6. Het beroep is ongegrond. Er is geen aanleiding voor een proceskostenveroordeling.

Beslissing

De rechtbank verklaart het beroep ongegrond.
Deze uitspraak is gedaan door mr. A.M.C. de Haan, voorzitter, en mr. J.H.A.C. Everaerts en mr. S.A. Steinhauser, leden, in aanwezigheid van mr. J.H. Bosveld, griffier.
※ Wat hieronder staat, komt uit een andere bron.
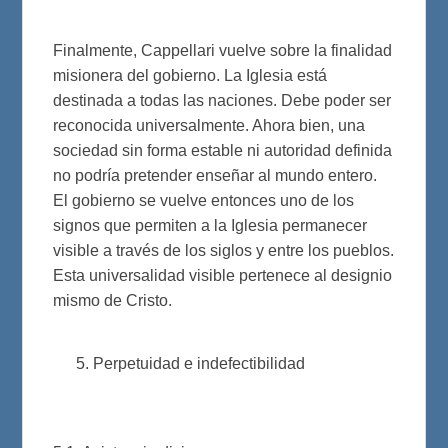
Finalmente, Cappellari vuelve sobre la finalidad
misionera del gobierno. La Iglesia está
destinada a todas las naciones. Debe poder ser
reconocida universalmente. Ahora bien, una
sociedad sin forma estable ni autoridad definida
no podría pretender enseñar al mundo entero.
El gobierno se vuelve entonces uno de los
signos que permiten a la Iglesia permanecer
visible a través de los siglos y entre los pueblos.
Esta universalidad visible pertenece al designio
mismo de Cristo.
Perpetuidad e indefectibilidad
De uitspraak is uitgesproken in het openbaar op 8 december 2020.
griffier
de voorzitter is verhinderd te tekenen
Een afschrift van deze uitspraak is verzonden aan partijen op:

Rechtsmiddel

Tegen deze uitspraak kan binnen zes weken na de dag van verzending daarvan hoger beroep worden ingesteld bij de Centrale Raad van Beroep.